Contrary to promises by government, several Hospices providing healthcare for the terminally ill people from various communities remain shut and many others risk shutting down following government’s failure to provide emergency funding for their operations.
And most clinics in Lusaka are in total shambles as they suffer high congestion following a serious shortage of staff with clinics being staffed with clinical officers.
Church Health Association of Zambia (CHAZ) public relations officer Yoram Siame said although government had reserved some money for the operations of hospices, the funds have not yet been received.Mr Siame said despite the urgency surrounding the hospices’ need for financial aid, there was no immediate response to reverse the prevailing situation at Kalingalinga and Chilanga Hospices.“We have received the letter with the details of the allocation, but we are still waiting for the money to be deposited into the account for disbursement, we have not yet received the money. We have five (5) hospices which require the financial aid,” he said.
M Siame was responding to the effects of the delayed funding to the hospices which were already inoperative.Government has allocated K1 billion to assist ease operational costs for the five (5) hospices in the country.

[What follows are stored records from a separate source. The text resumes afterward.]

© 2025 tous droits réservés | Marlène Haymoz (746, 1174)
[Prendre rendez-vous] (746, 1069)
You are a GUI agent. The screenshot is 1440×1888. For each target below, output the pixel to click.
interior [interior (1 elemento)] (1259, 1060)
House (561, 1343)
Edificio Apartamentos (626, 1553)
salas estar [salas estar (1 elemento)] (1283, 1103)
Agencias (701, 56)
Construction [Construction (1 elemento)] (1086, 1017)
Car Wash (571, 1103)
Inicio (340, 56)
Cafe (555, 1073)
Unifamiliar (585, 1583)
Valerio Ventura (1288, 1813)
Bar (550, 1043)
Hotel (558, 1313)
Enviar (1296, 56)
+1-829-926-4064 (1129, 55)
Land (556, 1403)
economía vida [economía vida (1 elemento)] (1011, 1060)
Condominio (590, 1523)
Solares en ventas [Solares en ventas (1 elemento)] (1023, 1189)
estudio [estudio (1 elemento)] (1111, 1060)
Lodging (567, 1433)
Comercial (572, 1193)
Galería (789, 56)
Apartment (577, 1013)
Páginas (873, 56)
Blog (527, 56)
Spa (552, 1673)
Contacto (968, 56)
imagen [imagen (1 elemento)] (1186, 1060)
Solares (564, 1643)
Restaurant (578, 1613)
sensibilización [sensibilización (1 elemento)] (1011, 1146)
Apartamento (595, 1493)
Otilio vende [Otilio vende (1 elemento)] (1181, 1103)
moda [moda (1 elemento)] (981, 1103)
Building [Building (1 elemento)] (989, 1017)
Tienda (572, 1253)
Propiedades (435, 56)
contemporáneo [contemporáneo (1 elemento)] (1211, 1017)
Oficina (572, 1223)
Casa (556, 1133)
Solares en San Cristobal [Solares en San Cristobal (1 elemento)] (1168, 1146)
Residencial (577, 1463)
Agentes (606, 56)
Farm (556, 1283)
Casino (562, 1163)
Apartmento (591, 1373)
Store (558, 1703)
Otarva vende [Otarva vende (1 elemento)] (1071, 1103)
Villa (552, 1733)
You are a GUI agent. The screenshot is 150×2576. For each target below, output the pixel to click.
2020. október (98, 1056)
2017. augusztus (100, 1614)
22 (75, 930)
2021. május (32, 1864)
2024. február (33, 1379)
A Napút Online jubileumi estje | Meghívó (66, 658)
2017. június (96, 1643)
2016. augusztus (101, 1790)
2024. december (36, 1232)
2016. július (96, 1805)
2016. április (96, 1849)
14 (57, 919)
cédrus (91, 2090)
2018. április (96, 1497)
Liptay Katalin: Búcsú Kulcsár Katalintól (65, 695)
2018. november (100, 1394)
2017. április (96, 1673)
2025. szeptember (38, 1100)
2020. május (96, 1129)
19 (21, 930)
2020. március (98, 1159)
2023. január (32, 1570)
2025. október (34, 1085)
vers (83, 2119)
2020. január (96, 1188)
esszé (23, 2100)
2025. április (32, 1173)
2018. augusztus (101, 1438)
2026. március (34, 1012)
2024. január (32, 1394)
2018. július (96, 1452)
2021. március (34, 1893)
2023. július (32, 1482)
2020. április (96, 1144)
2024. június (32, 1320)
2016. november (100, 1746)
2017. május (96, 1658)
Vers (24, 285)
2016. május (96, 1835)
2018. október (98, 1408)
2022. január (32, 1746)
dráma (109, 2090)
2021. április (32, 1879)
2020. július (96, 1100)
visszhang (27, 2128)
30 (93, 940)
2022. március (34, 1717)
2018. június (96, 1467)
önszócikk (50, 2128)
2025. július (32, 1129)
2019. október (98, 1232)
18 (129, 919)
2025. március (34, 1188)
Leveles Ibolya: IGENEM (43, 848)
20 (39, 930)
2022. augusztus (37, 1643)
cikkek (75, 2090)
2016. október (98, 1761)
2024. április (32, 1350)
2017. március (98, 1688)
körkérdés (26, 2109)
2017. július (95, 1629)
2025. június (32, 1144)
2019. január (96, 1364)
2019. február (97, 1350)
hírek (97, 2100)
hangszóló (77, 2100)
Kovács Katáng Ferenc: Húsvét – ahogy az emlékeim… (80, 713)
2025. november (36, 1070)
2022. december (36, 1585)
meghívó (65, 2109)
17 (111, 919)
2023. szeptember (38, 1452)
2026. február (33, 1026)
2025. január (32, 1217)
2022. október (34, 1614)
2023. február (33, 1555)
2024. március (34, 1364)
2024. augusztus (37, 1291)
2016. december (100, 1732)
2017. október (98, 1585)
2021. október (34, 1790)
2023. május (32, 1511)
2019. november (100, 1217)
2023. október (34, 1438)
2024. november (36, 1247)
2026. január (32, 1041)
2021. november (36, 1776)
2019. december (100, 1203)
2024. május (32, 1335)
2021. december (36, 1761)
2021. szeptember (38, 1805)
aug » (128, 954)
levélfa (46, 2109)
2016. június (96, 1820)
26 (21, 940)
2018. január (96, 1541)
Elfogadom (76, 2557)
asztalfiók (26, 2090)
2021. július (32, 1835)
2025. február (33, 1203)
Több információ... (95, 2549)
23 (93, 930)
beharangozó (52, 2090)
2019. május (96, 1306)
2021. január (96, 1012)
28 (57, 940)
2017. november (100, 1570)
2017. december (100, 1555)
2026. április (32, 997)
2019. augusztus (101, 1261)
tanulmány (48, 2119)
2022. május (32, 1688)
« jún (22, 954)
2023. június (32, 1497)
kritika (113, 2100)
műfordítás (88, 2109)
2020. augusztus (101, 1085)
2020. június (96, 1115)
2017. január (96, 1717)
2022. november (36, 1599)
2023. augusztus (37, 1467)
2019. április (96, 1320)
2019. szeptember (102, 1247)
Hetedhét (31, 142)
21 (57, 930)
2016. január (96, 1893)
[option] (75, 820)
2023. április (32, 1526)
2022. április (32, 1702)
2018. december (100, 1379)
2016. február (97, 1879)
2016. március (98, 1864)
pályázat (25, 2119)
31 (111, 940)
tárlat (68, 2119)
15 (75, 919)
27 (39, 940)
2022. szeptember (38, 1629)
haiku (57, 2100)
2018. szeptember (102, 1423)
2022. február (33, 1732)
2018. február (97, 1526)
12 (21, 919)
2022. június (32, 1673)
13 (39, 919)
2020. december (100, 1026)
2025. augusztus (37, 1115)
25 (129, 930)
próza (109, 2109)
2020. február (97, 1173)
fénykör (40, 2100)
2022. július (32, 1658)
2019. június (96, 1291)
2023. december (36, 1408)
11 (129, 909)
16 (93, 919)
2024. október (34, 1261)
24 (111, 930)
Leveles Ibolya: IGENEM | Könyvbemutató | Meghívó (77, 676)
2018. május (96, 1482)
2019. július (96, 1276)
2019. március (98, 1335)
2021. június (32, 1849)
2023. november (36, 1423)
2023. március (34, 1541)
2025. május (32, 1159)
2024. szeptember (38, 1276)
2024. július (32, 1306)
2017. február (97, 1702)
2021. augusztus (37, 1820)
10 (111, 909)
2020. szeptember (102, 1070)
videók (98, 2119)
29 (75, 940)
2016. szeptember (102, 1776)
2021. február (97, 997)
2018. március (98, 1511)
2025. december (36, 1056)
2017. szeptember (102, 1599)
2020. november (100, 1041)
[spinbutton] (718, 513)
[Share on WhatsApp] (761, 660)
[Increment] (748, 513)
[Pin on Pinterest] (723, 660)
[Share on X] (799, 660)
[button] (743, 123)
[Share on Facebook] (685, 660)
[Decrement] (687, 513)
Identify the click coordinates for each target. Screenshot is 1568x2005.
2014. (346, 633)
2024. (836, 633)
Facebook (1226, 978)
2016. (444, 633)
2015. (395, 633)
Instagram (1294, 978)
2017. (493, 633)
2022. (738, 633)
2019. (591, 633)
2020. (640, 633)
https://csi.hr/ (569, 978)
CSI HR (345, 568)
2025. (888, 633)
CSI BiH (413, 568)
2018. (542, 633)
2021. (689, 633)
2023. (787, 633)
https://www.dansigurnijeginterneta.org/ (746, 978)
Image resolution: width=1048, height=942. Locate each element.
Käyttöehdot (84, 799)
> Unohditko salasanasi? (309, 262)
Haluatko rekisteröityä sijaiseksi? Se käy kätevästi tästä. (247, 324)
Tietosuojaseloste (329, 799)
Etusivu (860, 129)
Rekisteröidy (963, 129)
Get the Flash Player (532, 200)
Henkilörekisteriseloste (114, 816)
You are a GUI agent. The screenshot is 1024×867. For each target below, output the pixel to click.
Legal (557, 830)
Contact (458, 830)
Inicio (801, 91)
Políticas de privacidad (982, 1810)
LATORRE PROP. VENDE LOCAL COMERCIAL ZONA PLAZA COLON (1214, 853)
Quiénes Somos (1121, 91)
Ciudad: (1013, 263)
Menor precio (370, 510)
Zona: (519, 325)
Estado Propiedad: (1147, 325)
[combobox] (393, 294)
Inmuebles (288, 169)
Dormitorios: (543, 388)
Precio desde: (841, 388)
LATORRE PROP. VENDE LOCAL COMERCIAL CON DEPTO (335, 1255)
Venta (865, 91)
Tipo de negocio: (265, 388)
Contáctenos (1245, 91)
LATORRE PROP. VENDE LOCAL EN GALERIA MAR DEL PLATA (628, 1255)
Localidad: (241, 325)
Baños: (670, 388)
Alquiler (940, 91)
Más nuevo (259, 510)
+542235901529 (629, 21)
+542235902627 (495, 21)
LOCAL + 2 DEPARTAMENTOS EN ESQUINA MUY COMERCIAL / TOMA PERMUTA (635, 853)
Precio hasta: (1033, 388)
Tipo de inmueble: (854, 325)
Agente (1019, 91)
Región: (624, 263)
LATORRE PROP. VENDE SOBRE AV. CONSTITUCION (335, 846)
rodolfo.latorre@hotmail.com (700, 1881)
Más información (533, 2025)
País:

And several complaints have been raised over the state of health centres and hospitals in the country which has worried many people who accuse government of attending to wrong priorities at the expense of the health needs of citizens.
A Lusaka resident Rabson Msoni complained that the Patriotic Front (PF) government of being insensitive to the plight of the poor Zambians’ who were the beneficiaries of the healthcare service from the hospices.
Mr Msoni said the two institutions provided free healthcare for the terminally ill especially among the poor Zambians who could not afford the quality care from other private hospitals.
“The government should address the issue of healthcare first before anything else, what good is a sick population to government? The hospices brought relief close to the people, and their closure would be devastating,” he said.